__What this task involves__: Reproduce all the lines below exactly and omit the images.

__Available records__:
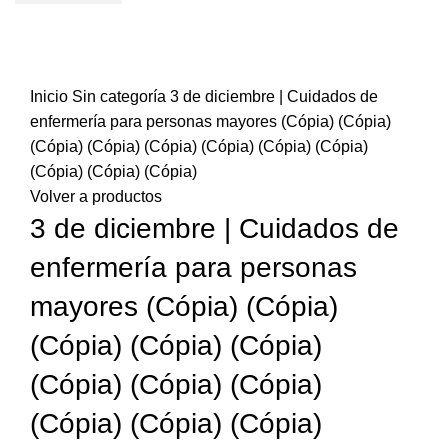
Sold out
Inicio
Sin categoría
3 de diciembre | Cuidados de
enfermería para personas mayores (Cópia) (Cópia)
(Cópia) (Cópia) (Cópia) (Cópia) (Cópia) (Cópia)
(Cópia) (Cópia) (Cópia)
Volver a productos
3 de diciembre | Cuidados de
enfermería para personas
mayores (Cópia) (Cópia)
(Cópia) (Cópia) (Cópia)
(Cópia) (Cópia) (Cópia)
(Cópia) (Cópia) (Cópia)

__Result for this task__:
Sold out
Inicio
Sin categoría
3 de diciembre | Cuidados de
enfermería para personas mayores (Cópia) (Cópia)
(Cópia) (Cópia) (Cópia) (Cópia) (Cópia) (Cópia)
(Cópia) (Cópia) (Cópia)
Volver a productos
3 de diciembre | Cuidados de
enfermería para personas
mayores (Cópia) (Cópia)
(Cópia) (Cópia) (Cópia)
(Cópia) (Cópia) (Cópia)
(Cópia) (Cópia) (Cópia)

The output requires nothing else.